The tool is run using Java; the command to execute the tool looks like:

      java -jar ContEst.jar -T Contamination

The required command-line arguments for the tool:

  • -T Contamination - ContEst is based on the GATK; this is telling the GATK to run the contamination tool
  • -B:genotypes,vcf <your.genotypes.vcf> - Your genotypes files (as a VCF), taken from array data.

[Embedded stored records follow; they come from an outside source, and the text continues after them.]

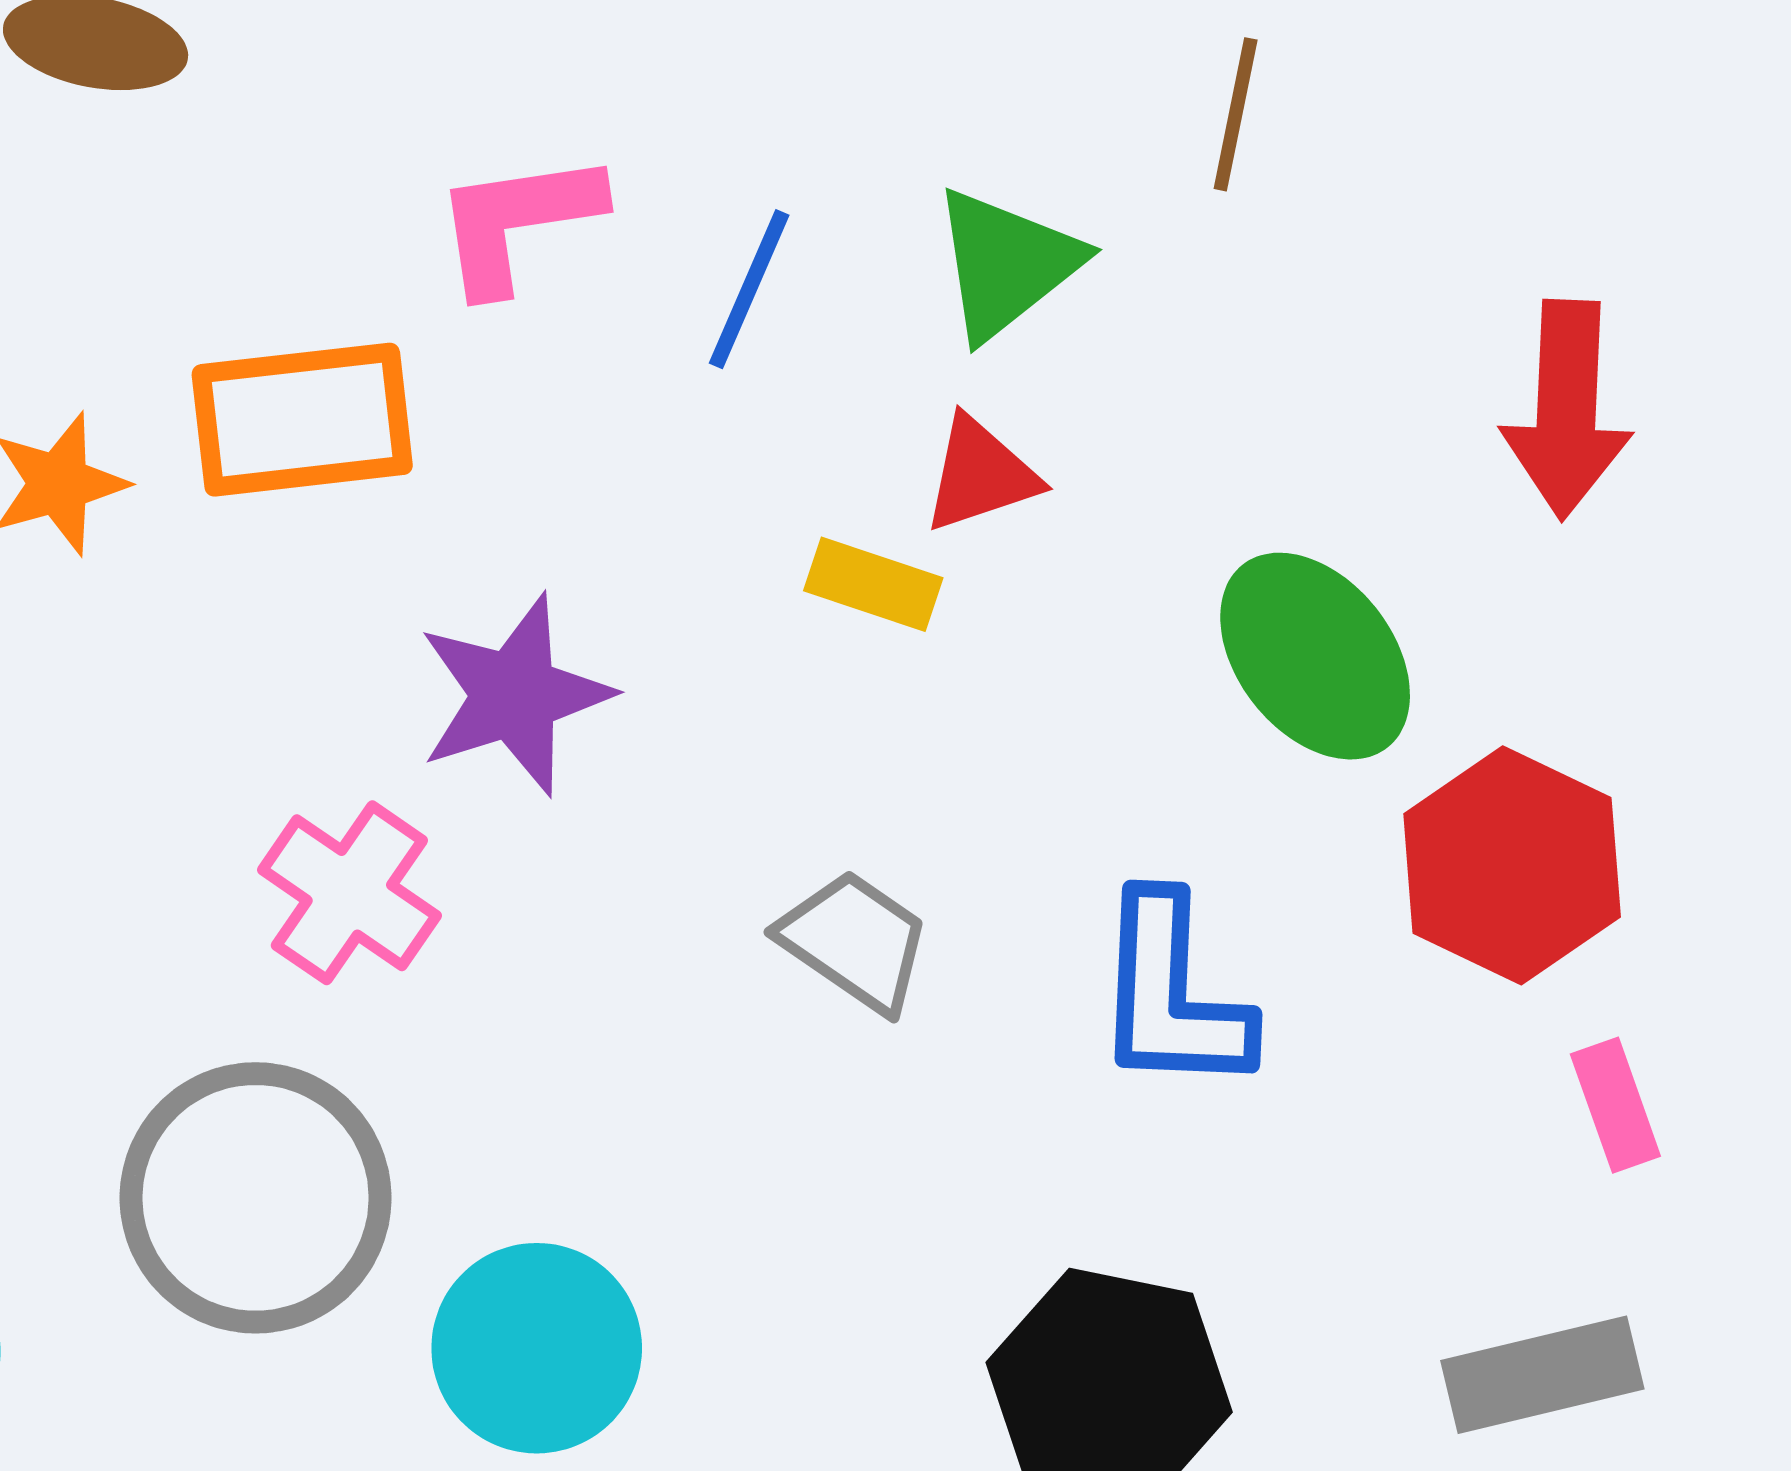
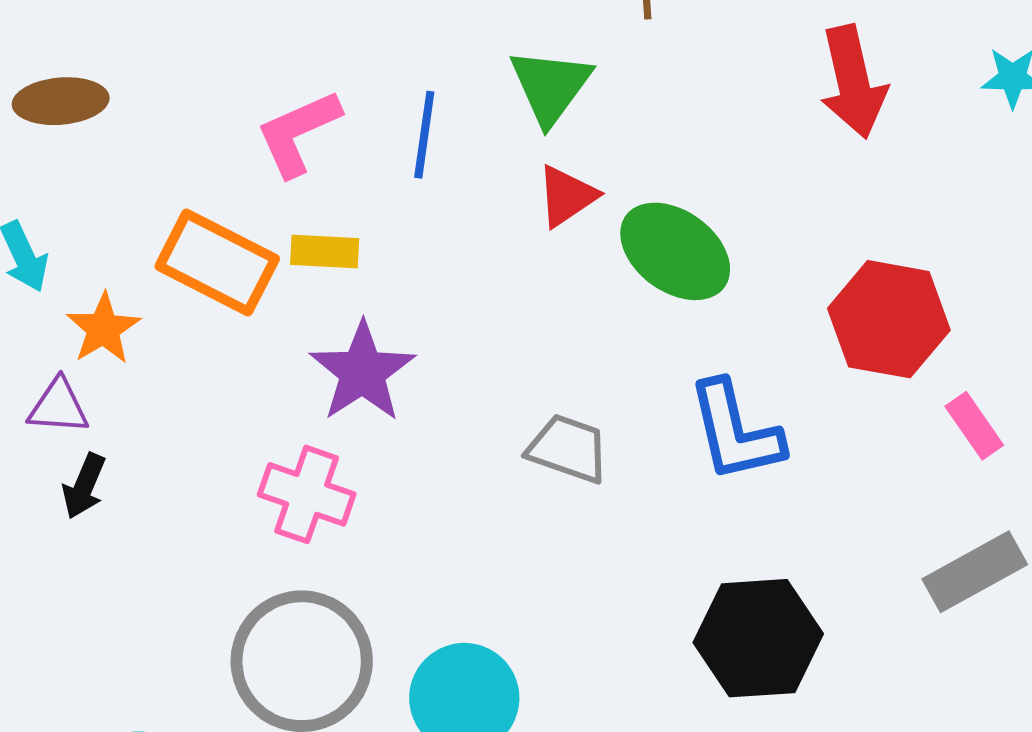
orange rectangle: (302, 420) -> (217, 263), turned 49
yellow rectangle: (873, 584) -> (325, 252), moved
green ellipse: (1315, 656) -> (675, 251), moved

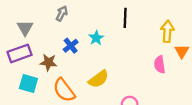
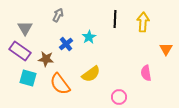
yellow arrow: (167, 31) -> (143, 22), moved
purple rectangle: (20, 53) -> (20, 51), turned 55
pink semicircle: (160, 65) -> (146, 73), moved

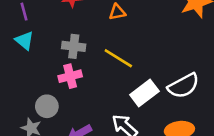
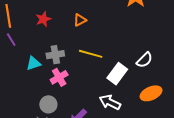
cyan triangle: (24, 41) -> (33, 63), moved, turned -42
white semicircle: (183, 86) -> (144, 60), size x0.7

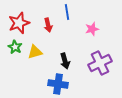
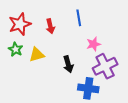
blue line: (67, 12) -> (79, 18), moved
pink star: (92, 29) -> (93, 44), moved
blue cross: (58, 84) -> (88, 88), moved

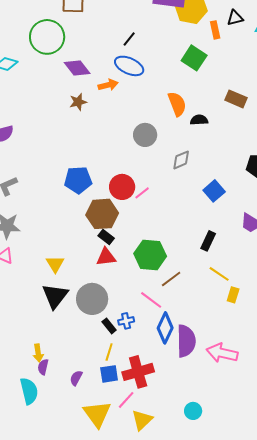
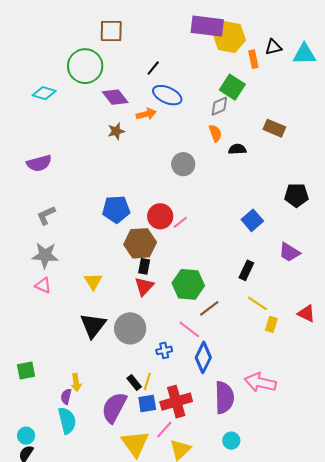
black line: (129, 39) -> (153, 68), moved
orange semicircle: (177, 104) -> (215, 133), size x0.7
gray diamond: (181, 160) -> (219, 106), moved
black rectangle: (106, 237) -> (144, 266), turned 63
red triangle: (106, 257) -> (144, 286), turned -40
yellow triangle: (55, 264) -> (93, 281), moved
black rectangle: (109, 326) -> (134, 382), moved
purple semicircle: (186, 341) -> (224, 398), moved
purple semicircle: (43, 367) -> (66, 397), moved
purple semicircle: (76, 378) -> (114, 408), size x2.0

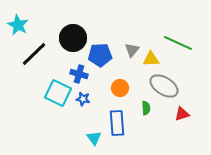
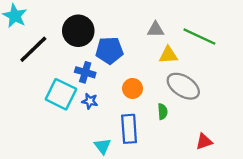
gray triangle: (132, 50) -> (156, 30), moved, turned 49
red triangle: (182, 114) -> (204, 142), moved

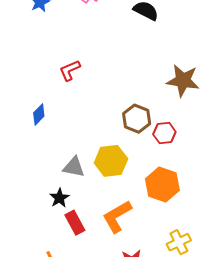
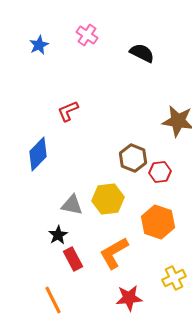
blue diamond: (39, 115) -> (38, 154), size x1.6

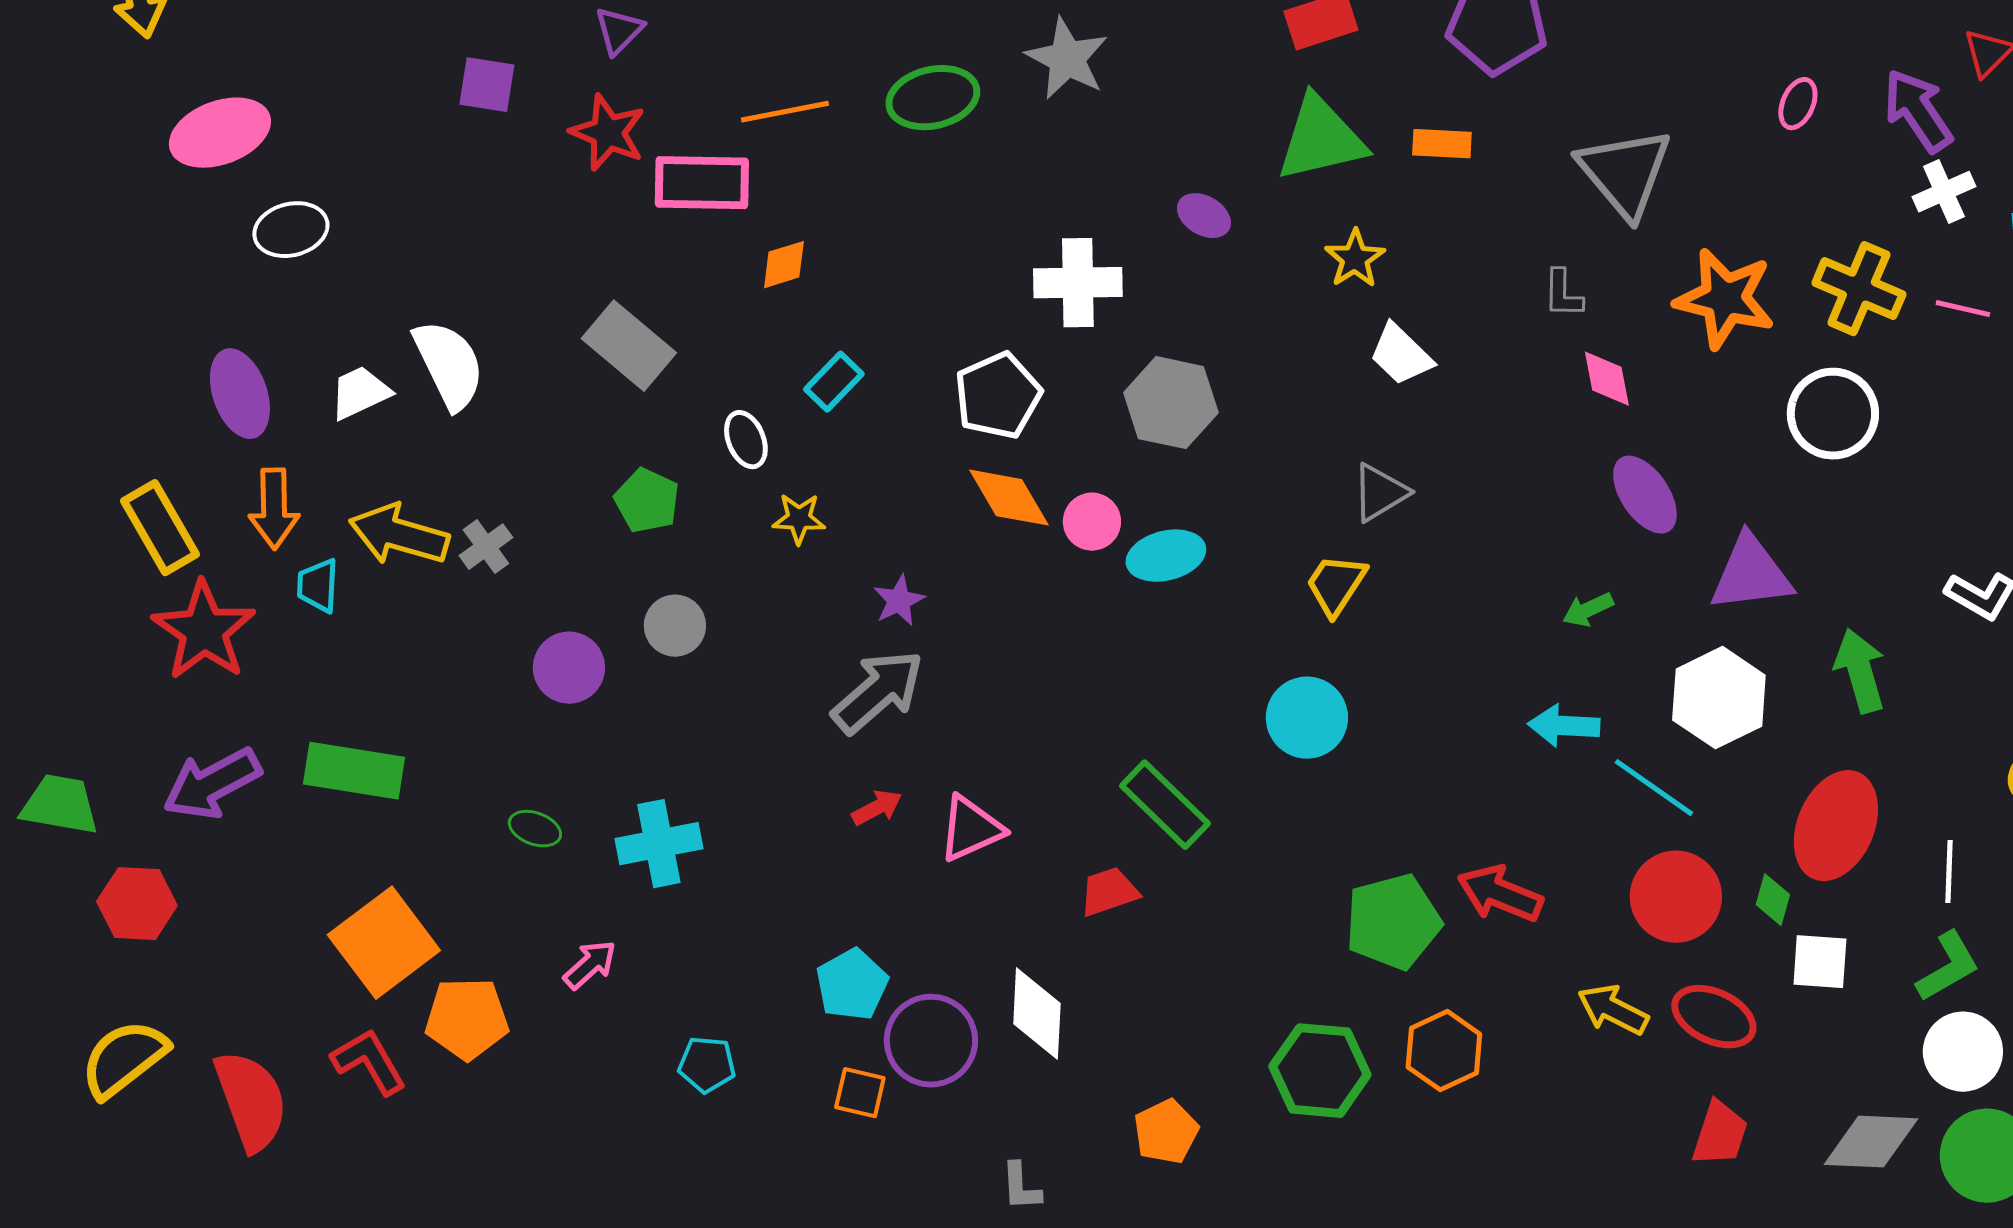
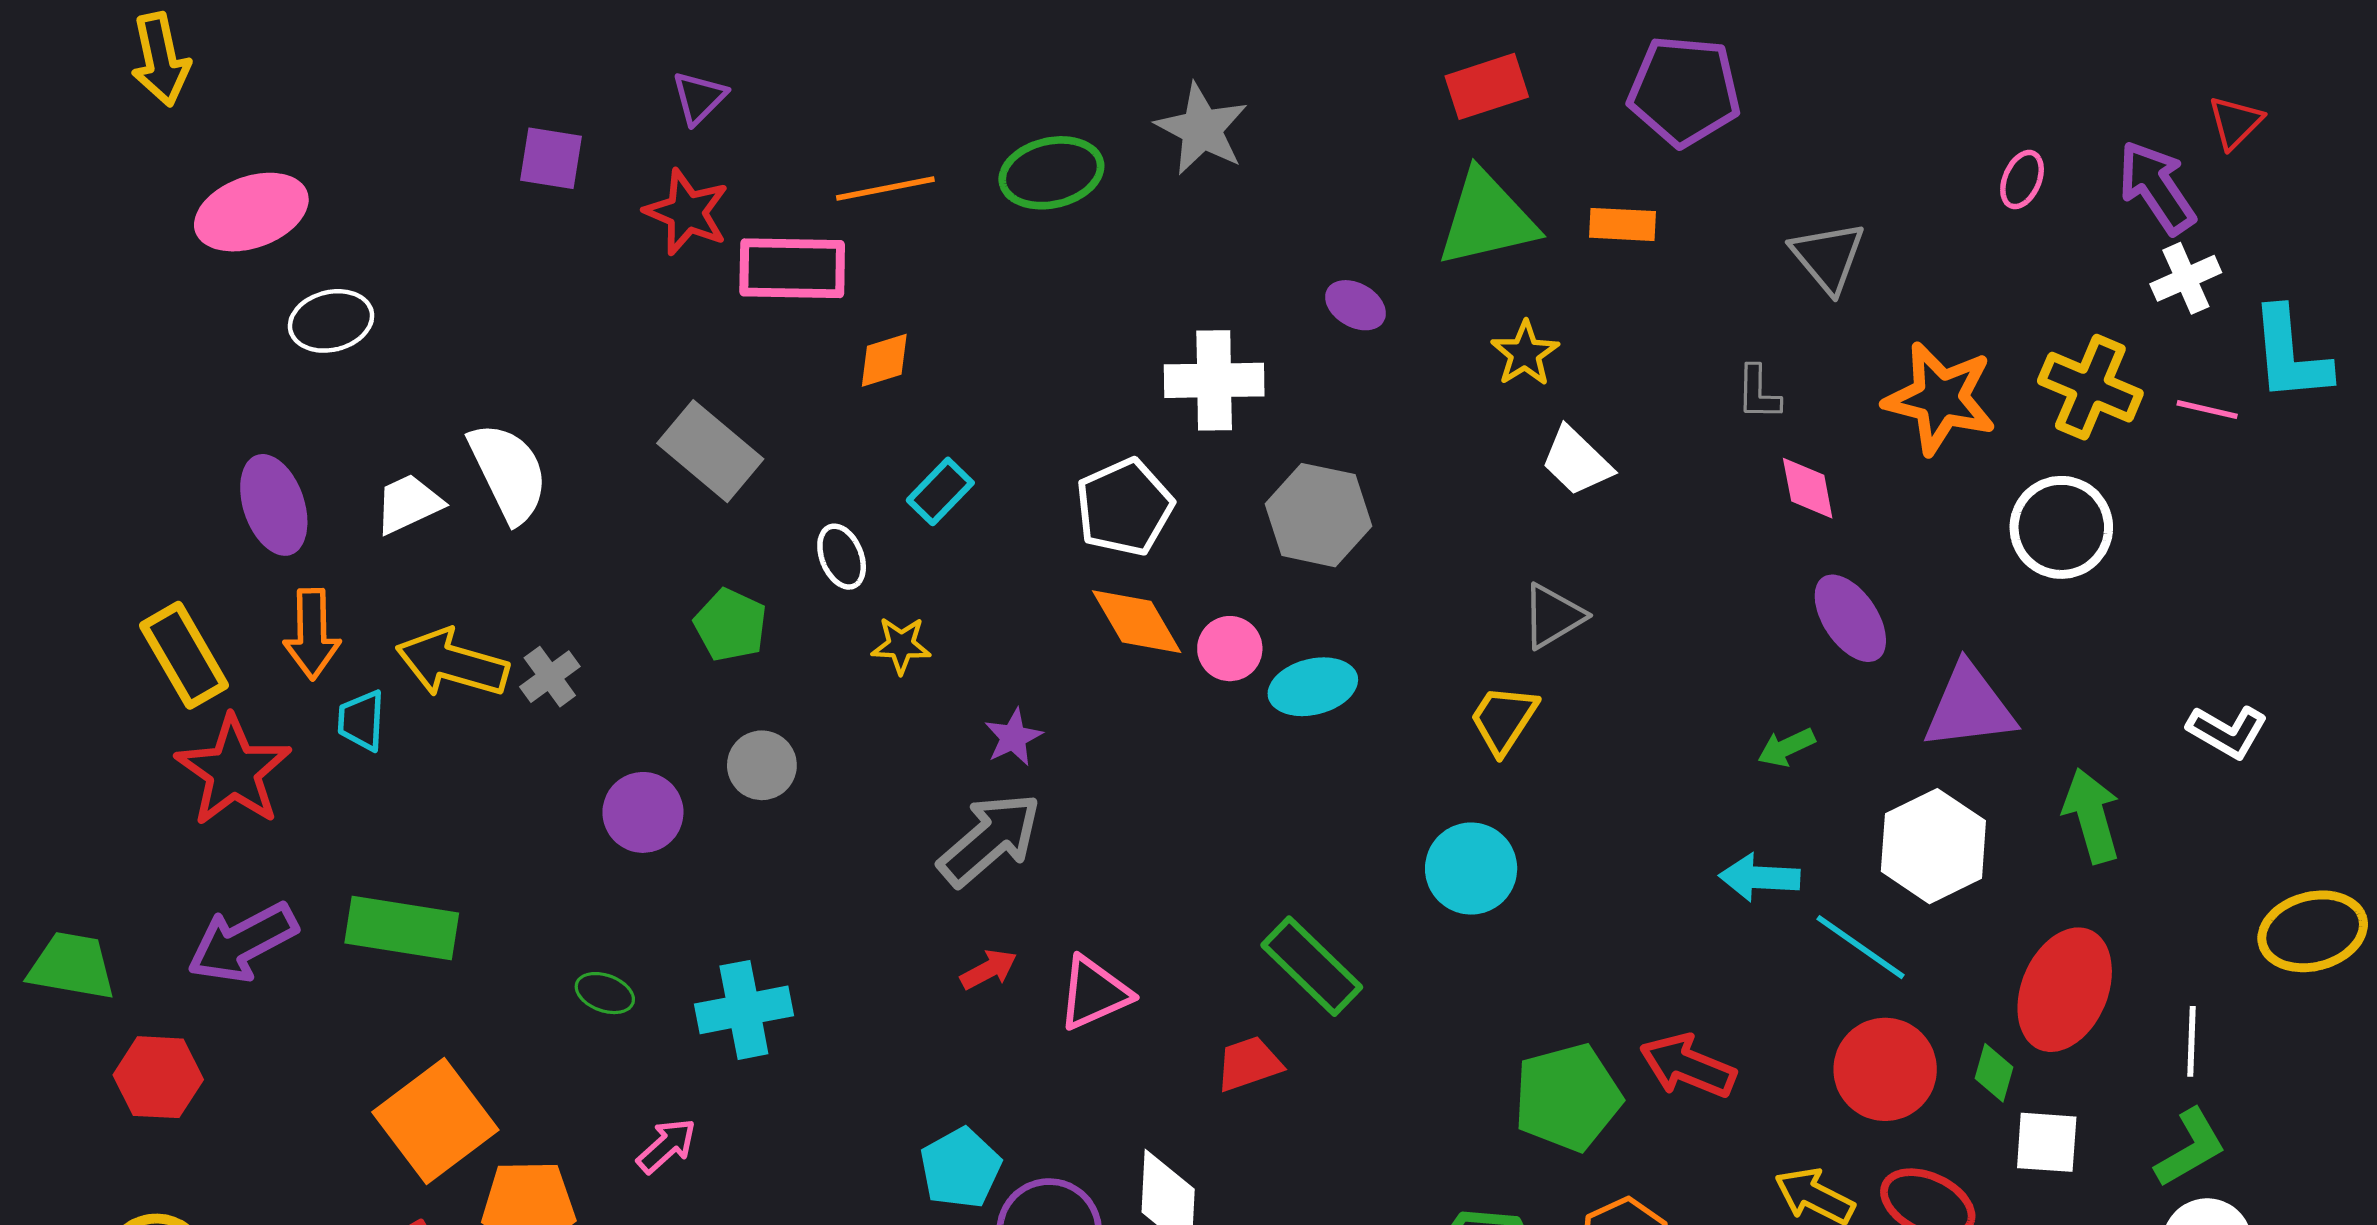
gray triangle: (1625, 173) -> (1828, 257), size x0.7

See below for information about how to convert Birdseed output into VCF.
  • -B:pop,vcf <population_AF_vcf.vcf> - The population allele frequencies for each SNP in HapMap
  • -BTI genotypes - drive the tool by the known genotypes for this sample
  • -I <your_bam.bam> You input BAM, containing the reads for the sample
  • -R <your_copy_of_hg19.fasta> - the FASTA file for the appropriate genome build

Common, optional parameters include:

  • -o <your_output_file.txt> - write the output to this file
  • -pc <precision> - the percision you wish to run the tool with (this 0.1 indicates you'd like to estimate contamination with 0.1 precision)
  • -sn <your_sample_name> - your sample name, as known in the genotypes VCF (optional if only one sample in the genotypes VCF)
  • -llc ?LANE_ - report estimates for each read group in the BAM

ContEst is a Java tool, based on the Genome Analysis toolkit (GATK), and many of it's inputs are processed through the GATK's engine;To get more information on how to run the tool, you can run the following the command:

java -jar ContEst.jar -T Contamination -h

which produces the following output (along with help using the GATK in general):

Arguments for Contamination:
 -o,--out <out>        An output file presented to the walker.  Will overwrite 
                       contents if file exists.
 --trim_fraction <trim_fraction>     
                       what fraction of sites with highest and lowest likelihood 
                       values to trim
 -llc,--lane_level_contamination <lane_level_contamination>   
                       set to META (default), SAMPLE or LANE to produce per-bam, 
                       per-sample or per-lane estimates
 -sn,--sample_name <sample_name>                              
                       The sample name; used to extract the correct genotypes 
                       from mutli-sample truth vcfs
 -pc,--precision <precision>                                  
                       the degree of precision to which the contamination tool 
                       should estimate (e.g. the bin size)
 -vs,--verify_sample   should we veriy that the sample name is in the genotypes 
 -mbc,--minimum_base_count <minimum_base_count>               
                       what minimum number of bases do we need to see to call 
                       contamination in a lane / sample?
 -pop,--population <population>
                       evaulate contamination for just a single contamination 

Example ContEst Command

An example data package is available from the download page.  You'll also need to download the 1000 genomes B37 reference file and the associated fai file:

To run the example, you'll need to have downloaded the ContEst binary zip file and the hg19_population_stratified_af_hapmap_3.3.vcf.gz to your system.  The example data is based on two low contamination level 1000 genomes samples, mixed together.  The command to run is:

java -Xmx2g -jar <ContEst_JAR_Location>/ContEst.jar \
-I <example_data_location>/chr20_sites.bam \
-R <reference_location>/human_g1k_v37.fasta \
-B:pop,vcf <hg19_population_stratified_af_hapmap_3.3_location>/hg19_population_stratified_af_hapmap_3.3.vcf \
-T Contamination \
-B:genotypes,vcf <example_data_location>/hg00142.vcf \
-BTI genotypes \
-o contamination_results_chr20.txt

This example will produce an output file which should look like the following:

name    population      population_fit  contamination   confidence_interval_95_width    confidence_interval_95_low      confidence_interval_95_high     sites
META    CEU     n/a     8.2     0.9     7.7     8.6     733

Here we can see that ContEst found that the file was approximately 8.2 percent contaminated, with a 95% confidence interval from 7.7 to 8.6.